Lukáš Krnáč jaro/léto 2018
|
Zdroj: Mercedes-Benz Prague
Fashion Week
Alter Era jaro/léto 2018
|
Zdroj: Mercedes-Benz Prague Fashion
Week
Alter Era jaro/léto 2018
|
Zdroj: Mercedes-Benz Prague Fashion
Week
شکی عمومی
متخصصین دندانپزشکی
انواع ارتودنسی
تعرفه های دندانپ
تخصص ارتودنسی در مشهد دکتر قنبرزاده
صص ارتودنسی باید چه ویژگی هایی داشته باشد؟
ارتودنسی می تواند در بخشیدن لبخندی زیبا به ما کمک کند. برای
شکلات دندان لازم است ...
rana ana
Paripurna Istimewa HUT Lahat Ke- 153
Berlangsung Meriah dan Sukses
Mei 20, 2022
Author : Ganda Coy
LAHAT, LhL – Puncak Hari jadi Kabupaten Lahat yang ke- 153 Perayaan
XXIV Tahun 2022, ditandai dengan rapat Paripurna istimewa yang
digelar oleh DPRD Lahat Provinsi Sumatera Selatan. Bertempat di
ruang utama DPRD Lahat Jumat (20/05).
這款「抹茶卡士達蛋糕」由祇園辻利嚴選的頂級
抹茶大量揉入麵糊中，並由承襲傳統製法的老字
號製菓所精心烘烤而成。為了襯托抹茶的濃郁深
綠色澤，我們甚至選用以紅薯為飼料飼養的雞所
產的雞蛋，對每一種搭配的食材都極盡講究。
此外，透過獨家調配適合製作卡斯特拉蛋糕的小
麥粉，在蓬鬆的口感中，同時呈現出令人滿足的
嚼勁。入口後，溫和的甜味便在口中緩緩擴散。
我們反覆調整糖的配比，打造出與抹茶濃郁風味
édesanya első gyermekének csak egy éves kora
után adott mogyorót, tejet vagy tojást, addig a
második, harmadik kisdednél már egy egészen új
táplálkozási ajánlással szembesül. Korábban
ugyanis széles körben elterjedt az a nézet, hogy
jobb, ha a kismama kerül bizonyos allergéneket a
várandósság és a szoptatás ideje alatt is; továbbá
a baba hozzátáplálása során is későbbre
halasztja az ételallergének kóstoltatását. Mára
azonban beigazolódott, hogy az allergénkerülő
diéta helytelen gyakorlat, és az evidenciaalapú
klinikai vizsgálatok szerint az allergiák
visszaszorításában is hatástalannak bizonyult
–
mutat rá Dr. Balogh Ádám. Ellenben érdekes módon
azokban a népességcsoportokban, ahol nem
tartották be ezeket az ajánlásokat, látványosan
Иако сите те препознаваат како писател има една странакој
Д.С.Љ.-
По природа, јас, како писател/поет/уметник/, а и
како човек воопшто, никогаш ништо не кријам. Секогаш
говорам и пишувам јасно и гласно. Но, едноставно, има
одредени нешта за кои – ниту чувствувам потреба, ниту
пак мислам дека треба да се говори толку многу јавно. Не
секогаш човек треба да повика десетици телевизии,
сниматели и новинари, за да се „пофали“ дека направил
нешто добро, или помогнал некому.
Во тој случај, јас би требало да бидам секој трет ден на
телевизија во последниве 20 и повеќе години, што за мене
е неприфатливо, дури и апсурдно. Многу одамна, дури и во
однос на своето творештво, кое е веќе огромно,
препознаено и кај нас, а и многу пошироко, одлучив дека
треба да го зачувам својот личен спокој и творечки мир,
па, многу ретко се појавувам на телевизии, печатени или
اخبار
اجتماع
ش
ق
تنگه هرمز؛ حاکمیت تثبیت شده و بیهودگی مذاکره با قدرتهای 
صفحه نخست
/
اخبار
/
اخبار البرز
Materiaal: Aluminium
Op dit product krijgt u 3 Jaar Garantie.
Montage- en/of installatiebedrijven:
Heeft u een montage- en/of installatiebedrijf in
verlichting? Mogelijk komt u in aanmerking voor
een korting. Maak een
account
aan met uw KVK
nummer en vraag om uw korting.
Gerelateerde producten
★ ★ ★ ★ ★ ★ ★
WHAT IS BEING ASKED
The answer should be all the entries, restated with no word changed.

EXERCISE RESULT
Lukáš Krnáč jaro/léto 2018
|
Zdroj: Mercedes-Benz Prague
Fashion Week
Alter Era jaro/léto 2018
|
Zdroj: Mercedes-Benz Prague Fashion
Week
Alter Era jaro/léto 2018
|
Zdroj: Mercedes-Benz Prague Fashion
Week
شکی عمومی
متخصصین دندانپزشکی
انواع ارتودنسی
تعرفه های دندانپ
تخصص ارتودنسی در مشهد دکتر قنبرزاده
صص ارتودنسی باید چه ویژگی هایی داشته باشد؟
ارتودنسی می تواند در بخشیدن لبخندی زیبا به ما کمک کند. برای
شکلات دندان لازم است ...
rana ana
Paripurna Istimewa HUT Lahat Ke- 153
Berlangsung Meriah dan Sukses
Mei 20, 2022
Author : Ganda Coy
LAHAT, LhL – Puncak Hari jadi Kabupaten Lahat yang ke- 153 Perayaan
XXIV Tahun 2022, ditandai dengan rapat Paripurna istimewa yang
digelar oleh DPRD Lahat Provinsi Sumatera Selatan. Bertempat di
ruang utama DPRD Lahat Jumat (20/05).
這款「抹茶卡士達蛋糕」由祇園辻利嚴選的頂級
抹茶大量揉入麵糊中，並由承襲傳統製法的老字
號製菓所精心烘烤而成。為了襯托抹茶的濃郁深
綠色澤，我們甚至選用以紅薯為飼料飼養的雞所
產的雞蛋，對每一種搭配的食材都極盡講究。
此外，透過獨家調配適合製作卡斯特拉蛋糕的小
麥粉，在蓬鬆的口感中，同時呈現出令人滿足的
嚼勁。入口後，溫和的甜味便在口中緩緩擴散。
我們反覆調整糖的配比，打造出與抹茶濃郁風味
édesanya első gyermekének csak egy éves kora
után adott mogyorót, tejet vagy tojást, addig a
második, harmadik kisdednél már egy egészen új
táplálkozási ajánlással szembesül. Korábban
ugyanis széles körben elterjedt az a nézet, hogy
jobb, ha a kismama kerül bizonyos allergéneket a
várandósság és a szoptatás ideje alatt is; továbbá
a baba hozzátáplálása során is későbbre
halasztja az ételallergének kóstoltatását. Mára
azonban beigazolódott, hogy az allergénkerülő
diéta helytelen gyakorlat, és az evidenciaalapú
klinikai vizsgálatok szerint az allergiák
visszaszorításában is hatástalannak bizonyult
–
mutat rá Dr. Balogh Ádám. Ellenben érdekes módon
azokban a népességcsoportokban, ahol nem
tartották be ezeket az ajánlásokat, látványosan
Иако сите те препознаваат како писател има една странакој
Д.С.Љ.-
По природа, јас, како писател/поет/уметник/, а и
како човек воопшто, никогаш ништо не кријам. Секогаш
говорам и пишувам јасно и гласно. Но, едноставно, има
одредени нешта за кои – ниту чувствувам потреба, ниту
пак мислам дека треба да се говори толку многу јавно. Не
секогаш човек треба да повика десетици телевизии,
сниматели и новинари, за да се „пофали“ дека направил
нешто добро, или помогнал некому.
Во тој случај, јас би требало да бидам секој трет ден на
телевизија во последниве 20 и повеќе години, што за мене
е неприфатливо, дури и апсурдно. Многу одамна, дури и во
однос на своето творештво, кое е веќе огромно,
препознаено и кај нас, а и многу пошироко, одлучив дека
треба да го зачувам својот личен спокој и творечки мир,
па, многу ретко се појавувам на телевизии, печатени или
اخبار
اجتماع
ش
ق
تنگه هرمز؛ حاکمیت تثبیت شده و بیهودگی مذاکره با قدرتهای 
صفحه نخست
/
اخبار
/
اخبار البرز
Materiaal: Aluminium
Op dit product krijgt u 3 Jaar Garantie.
Montage- en/of installatiebedrijven:
Heeft u een montage- en/of installatiebedrijf in
verlichting? Mogelijk komt u in aanmerking voor
een korting. Maak een
account
aan met uw KVK
nummer en vraag om uw korting.
Gerelateerde producten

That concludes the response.